It is no secret that Volkswagen’s dieselgate scandal has negatively affected demand for diesel vehicles, particularly in Europe. Take a deeper look at the figures, however, and you’ll see that demand for diesel-powered vehicles has risen and fallen multiple times throughout the past 30 years.
In statistics published by Euro News, it is revealed that in Europe, diesels reached their peak popularity in 2008 when 8,211,709 examples were sold across the continent. In the same year, petrol vehicle sales peaked at 7,233,662.

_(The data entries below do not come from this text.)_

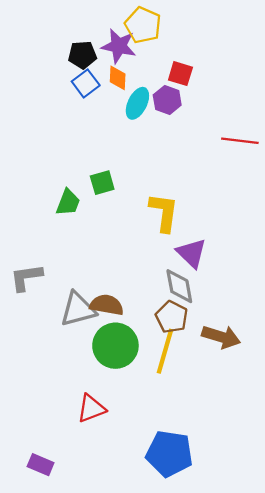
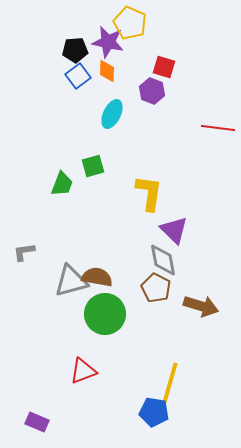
cyan ellipse: (137, 103) -> (112, 114), moved
gray L-shape: (26, 277) -> (24, 252), size x0.7
yellow line: (165, 351) -> (170, 383), moved
blue pentagon: (169, 454) -> (154, 412), size x0.7

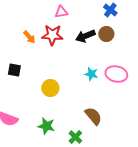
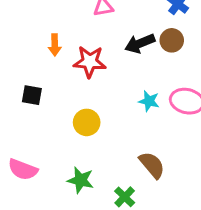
red star: (52, 35) -> (90, 62), moved
orange arrow: (29, 37) -> (55, 45), turned 40

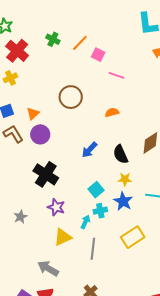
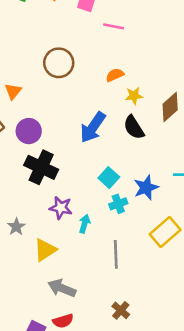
purple circle: (40, 134) -> (29, 131), moved
blue arrow: (89, 150) -> (93, 127), size x1.4
yellow star: (125, 179) -> (134, 96), moved
blue star: (123, 201) -> (146, 187), turned 30
cyan arrow: (85, 222) -> (84, 224), moved
yellow triangle: (63, 237) -> (45, 250), moved

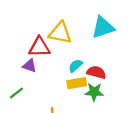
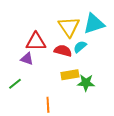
yellow triangle: (60, 33) -> (69, 27), moved, turned 45
cyan semicircle: (76, 66) -> (80, 47), moved
red semicircle: (96, 72) -> (63, 51), moved

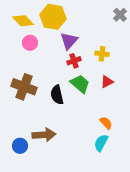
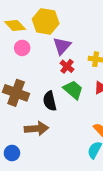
red cross: (74, 61) -> (67, 66), turned -32
brown arrow: (44, 135) -> (36, 129), moved

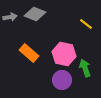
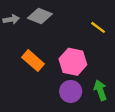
green arrow: (85, 68) -> (100, 90), moved

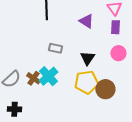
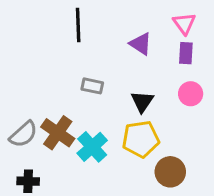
cyan cross: (48, 76) -> (92, 147), moved
brown cross: (33, 78) -> (58, 133), size x1.5
brown circle: (105, 89) -> (170, 172), moved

However, since 2008, demand for diesel (and petrol) vehicles has declined significantly. In fact, from a peak of over 8.2 million in 2008, diesel sales plummeted to just 4,913,025 in 2014, before the dieselgate scandal broke. Similarly, petrol sales fell to their lowest figure in over 30 years, scoring just 3,915,268 sales. Both of these figures were gathered before the dieselgate.

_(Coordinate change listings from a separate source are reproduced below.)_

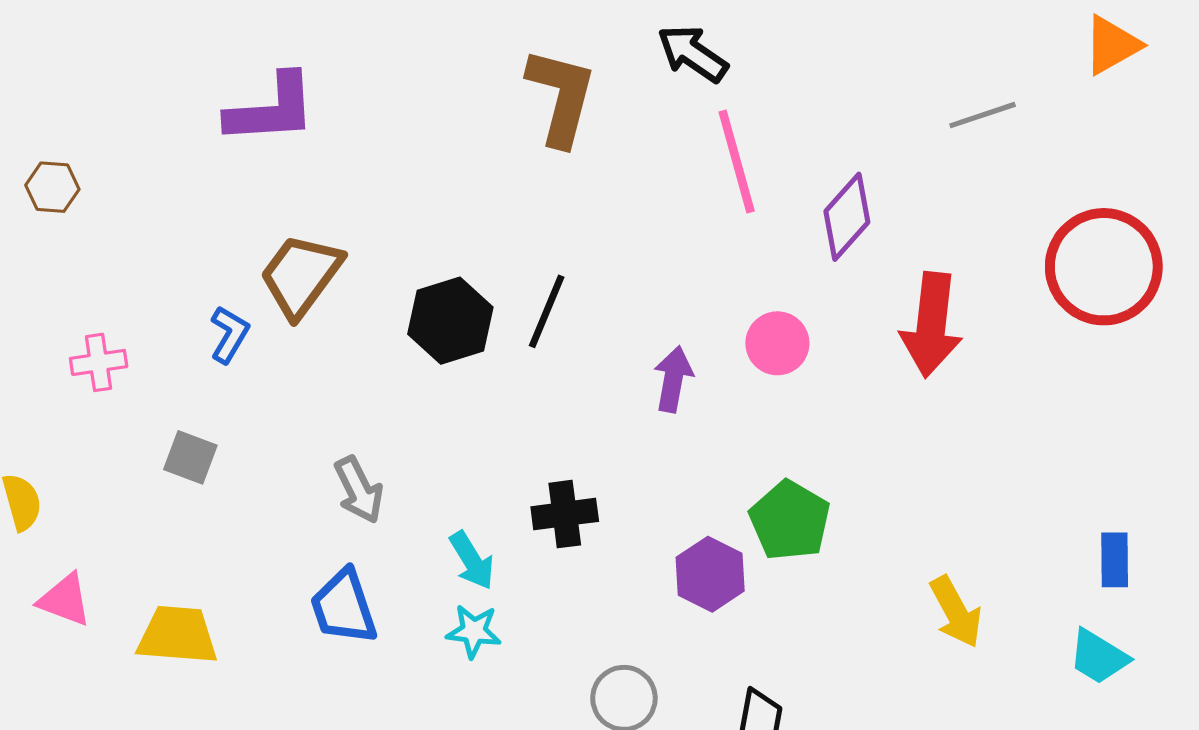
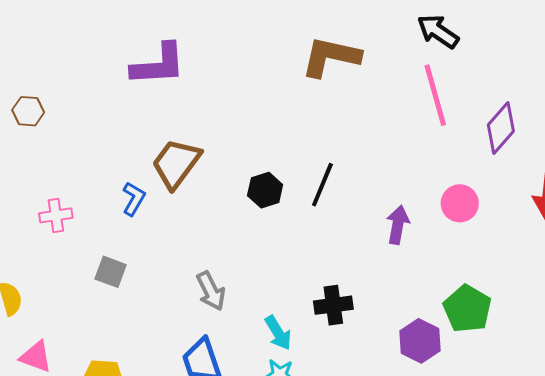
black arrow: (692, 54) -> (438, 31), moved
brown L-shape: (561, 97) -> (331, 57), turned -92
black hexagon: (450, 321) -> (265, 190), size x0.7

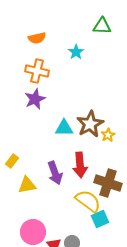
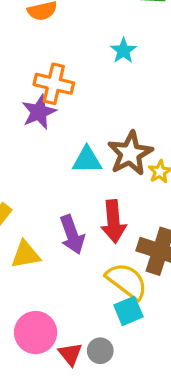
cyan star: (76, 52) -> (123, 51), moved
orange cross: (37, 71) -> (54, 84), moved
cyan square: (100, 219) -> (128, 311), moved

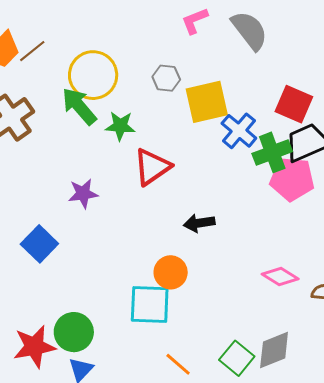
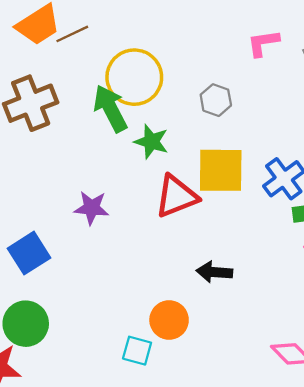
yellow square: (207, 102) -> (221, 170), moved
cyan square: (150, 305) -> (137, 351), size x0.6
green circle: (74, 332) -> (26, 324), moved

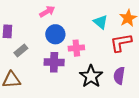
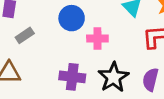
purple cross: (54, 62) -> (72, 77), moved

As of 2015, 52 per cent of cars in Europe were still fueled by petrol, with diesels accounting for 37.29 per cent and ‘Others’ (we guess that means hybrids and all-electric) at 10.78 per cent.
In a handful of countries, diesel remains the preferred option. For example, the share of new diesel registrations in Sweden has soared from 0.9 per cent in 1992 to 59 per cent in 2015.
In France, however, diesels have dramatically fallen out of favor. In the early 1990s, the country accounted for 45 per cent of all new diesel car registrations in Europe, but by 2015, that figure had dropped to just 16 per cent and the market for new cars has reversed in favor of those powered by petrol engines while diesel ones experienced a 16 per cent decline since 2005.
Despite what many believe, the decline in popularity of diesels hasn’t been driven entirely by Volkswagen’s cheating practices. Instead, demand for such vehicles has been dropping for much of the past decade. Nonetheless, diesels still account for a sizable share of the car market and are not expected to disappear anytime soon.